Hop onto the original post as well.
Posted by: kpowerinfinity on: January 17, 2009
Was browsing orkut, when suddenly I remembered one of the wierdest co-incidences that has happened to me. This was 2 years back — we had just finished one of the theater sessions in Bangalore and chilling at a coffee joints, and as it often happens when there are enough people and few topics, the discussion happened to meander towards the topic of birthdays. It was one of those early classes, and I was very enthusiastic, and immediately gave a shout with mine. Suddenly, the girl next to me told hers, and (yes you guessed it right) her birthday was on the same day, same year!

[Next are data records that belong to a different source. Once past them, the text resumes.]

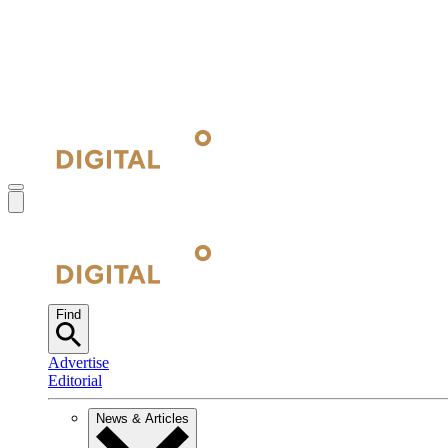
Find
Advertise
Editorial
News & Articles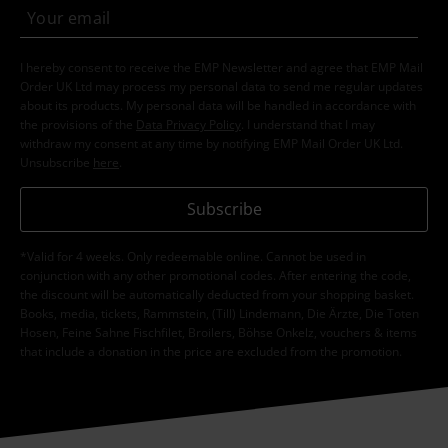
I hereby consent to receive the EMP Newsletter and agree that EMP Mail
Order UK Ltd may process my personal data to send me regular updates
about its products. My personal data will be handled in accordance with
the provisions of the
Data Privacy Policy
. I understand that I may
withdraw my consent at any time by notifying EMP Mail Order UK Ltd.
Unsubscribe
here
.
Subscribe
*Valid for 4 weeks. Only redeemable online. Cannot be used in
conjunction with any other promotional codes. After entering the code,
the discount will be automatically deducted from your shopping basket.
Books, media, tickets, Rammstein, (Till) Lindemann, Die Ärzte, Die Toten
Hosen, Feine Sahne Fischfilet, Broilers, Böhse Onkelz, vouchers & items
that include a donation in the price are excluded from the promotion.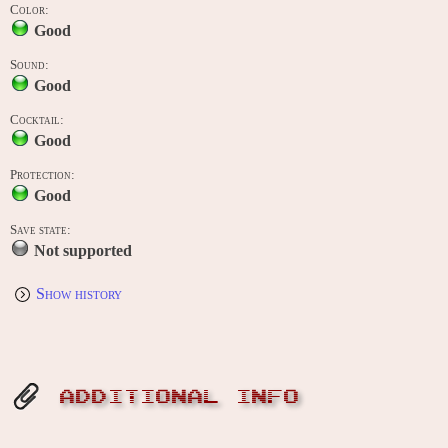
Color:
Good
Sound:
Good
Cocktail:
Good
Protection:
Good
Save state:
Not supported
Show history
ADDITIONAL INFO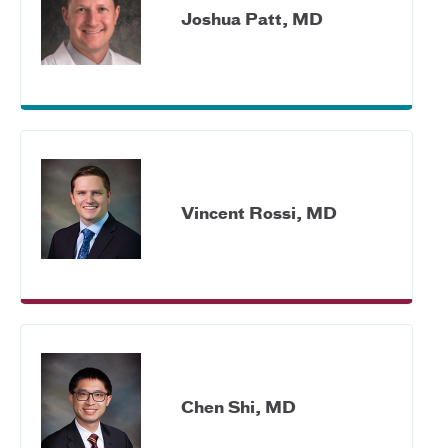
Joshua Patt, MD
Vincent Rossi, MD
Chen Shi, MD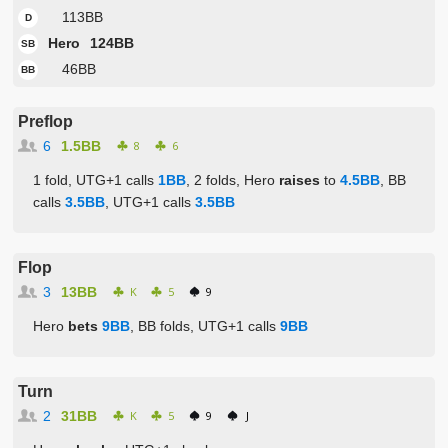
113BB
D
Hero
124BB
SB
46BB
BB
Preflop
6
1.5BB
8
6
1 fold, UTG+1 calls
1BB
, 2 folds, Hero
raises
to
4.5BB
, BB
calls
3.5BB
, UTG+1 calls
3.5BB
Flop
3
13BB
K
5
9
Hero
bets
9BB
, BB folds, UTG+1 calls
9BB
Turn
2
31BB
K
5
9
J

All this while, the guy on the other side, had been cut-off from the conversation since we had been talking about relatively boring things, or perhaps busy talking to his girlfriend. Suddenly, he decided to pop in, and this was really wierd, the most unbelievable thing to have happened to me — he was born on the same day, albeit in a different year! Three people sitting in a row sharing the same birthday. How many times has it happened to you?

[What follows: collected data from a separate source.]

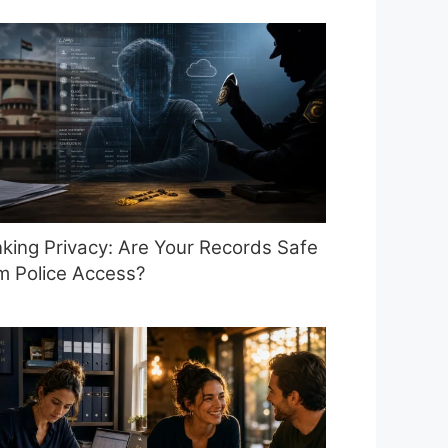
king Privacy: Are Your Records Safe
m Police Access?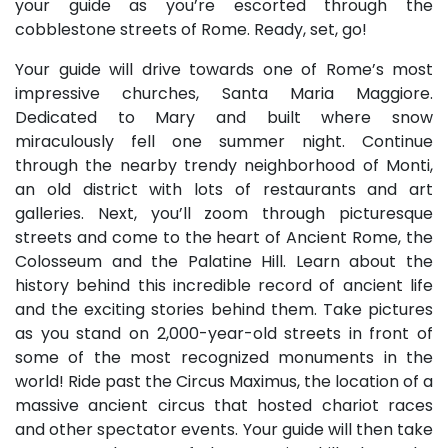
your guide as you’re escorted through the
cobblestone streets of Rome. Ready, set, go!
Your guide will drive towards one of Rome’s most
impressive churches, Santa Maria Maggiore.
Dedicated to Mary and built where snow
miraculously fell one summer night. Continue
through the nearby trendy neighborhood of Monti,
an old district with lots of restaurants and art
galleries. Next, you’ll zoom through picturesque
streets and come to the heart of Ancient Rome, the
Colosseum and the Palatine Hill. Learn about the
history behind this incredible record of ancient life
and the exciting stories behind them. Take pictures
as you stand on 2,000-year-old streets in front of
some of the most recognized monuments in the
world! Ride past the Circus Maximus, the location of a
massive ancient circus that hosted chariot races
and other spectator events. Your guide will then take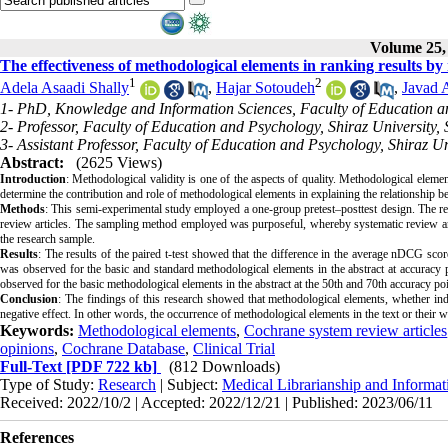
Volume 25, 
The effectiveness of methodological elements in ranking results by
1
2
Adela Asaadi Shally
,
Hajar Sotoudeh
,
Javad 
1- PhD, Knowledge and Information Sciences, Faculty of Education an
2- Professor, Faculty of Education and Psychology, Shiraz University, 
3- Assistant Professor, Faculty of Education and Psychology, Shiraz Un
Abstract:
(2625 Views)
Introduction
:
Methodological validity is one of the aspects of quality. Methodological element
determine the contribution and role of methodological elements in explaining the relationship 
Methods
:
This semi-experimental study employed a one-group pretest–posttest design. The resea
review articles. The sampling method employed was purposeful, whereby systematic review articles
the research sample.
Results
:
The results of the paired t-test showed that the difference in the average nDCG score
was observed for the basic and standard methodological elements in the abstract at accuracy p
observed for the basic methodological elements in the abstract at the 50th and 70th accuracy poi
Conclusion
:
The findings of this research showed that methodological elements, whether inde
negative effect. In other words, the occurrence of methodological elements in the text or their w
Keywords:
Methodological elements
,
Cochrane system review articles
opinions
,
Cochrane Database
,
Clinical Trial
Full-Text
[PDF 722 kb]
(812 Downloads)
Type of Study:
Research
| Subject:
Medical Librarianship and Informat
Received: 2022/10/2 | Accepted: 2022/12/21 | Published: 2023/06/11
References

What is the wierdest such thing that has happened to you?
Posted by: kpowerinfinity on: January 7, 2009
Just found this article on The Guardian site. Clay Shirky’s a professor at NYU and a scholar of Mass Media and the effect internet trends would have on them. Worth a read — I agree with some of his predictions (and presumptuously adding some of my own):
cost_of_traditional_book + cost_of_distribution_to_store > cost_of_printing_just_one_copy
The full article can be found here.
Posted by: kpowerinfinity on: January 6, 2009
I always wonder if companies should pursue community building with lots of users, or a few paid users. While both have their advantage, it is a question that can be better answered on a case-to-case basis. Many factors might affect the strategy a company might want to employ – funding levels (do you have money to invest through a franchise building phase?), maturity of the market (how many other players are there?), state of the product (is your product extremely well-defined, or are you tuning it still?), but I found this feature story by Sunil Gupta and Carl Mela that brings to the fore a new dimension and one I had not been able to quantify — indirect network effects — when you acquire a free customer, over time they might start buying from you, or attract other customers.

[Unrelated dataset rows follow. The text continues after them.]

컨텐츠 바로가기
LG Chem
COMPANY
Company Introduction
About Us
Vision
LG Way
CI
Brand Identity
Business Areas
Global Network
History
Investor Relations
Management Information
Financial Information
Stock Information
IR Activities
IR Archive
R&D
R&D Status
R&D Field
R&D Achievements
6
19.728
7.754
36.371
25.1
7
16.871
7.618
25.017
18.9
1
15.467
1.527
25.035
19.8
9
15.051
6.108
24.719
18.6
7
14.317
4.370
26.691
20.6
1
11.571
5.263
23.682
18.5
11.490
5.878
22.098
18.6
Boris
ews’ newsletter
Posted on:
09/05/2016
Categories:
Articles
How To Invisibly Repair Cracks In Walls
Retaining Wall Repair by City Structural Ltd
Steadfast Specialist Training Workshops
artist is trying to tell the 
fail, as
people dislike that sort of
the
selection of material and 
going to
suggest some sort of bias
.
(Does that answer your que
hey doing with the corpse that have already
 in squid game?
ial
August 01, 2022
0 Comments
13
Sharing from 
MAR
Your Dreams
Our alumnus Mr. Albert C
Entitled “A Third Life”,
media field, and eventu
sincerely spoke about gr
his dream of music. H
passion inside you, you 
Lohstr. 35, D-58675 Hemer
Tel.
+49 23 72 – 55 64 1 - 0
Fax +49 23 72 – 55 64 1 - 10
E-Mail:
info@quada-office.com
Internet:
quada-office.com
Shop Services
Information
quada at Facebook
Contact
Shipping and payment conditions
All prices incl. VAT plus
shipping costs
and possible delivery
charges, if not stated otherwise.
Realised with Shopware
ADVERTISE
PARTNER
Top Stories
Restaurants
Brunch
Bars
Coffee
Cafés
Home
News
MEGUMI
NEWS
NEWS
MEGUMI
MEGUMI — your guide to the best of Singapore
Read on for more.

Gupta and Mela point out these free customers are extremely important for many businesses — from a shopping mall where they build up aspirational value and buy products later, or gaming consoles where it drives more developers and a wider eco-system leading to a higher monetization. They explain these in light of an online auctions house — where more buyers lead to more sellers and higher lifetime earnings even though the buyers don’t actually pay a fee. What’s really interesting about the report is that they have quantified these indirect network effects, explain how a penetrative pricing (low initially, and higher later) leads to higher lifetime earnings since it broadens the base.
Also reminds me of when I was talking to a manager in Shoppers Stop sometime back, and he told me that everybody walking into his store is a potential customer — they might not buy anything now, but the fact that they walked in shows that they are interested in buying something, and will come back and buy. Which is also true of brands targeting youth — they don’t have a lot of immediate spending power, but very high lifetime earnings, and so you are better off getting them hooked onto your products.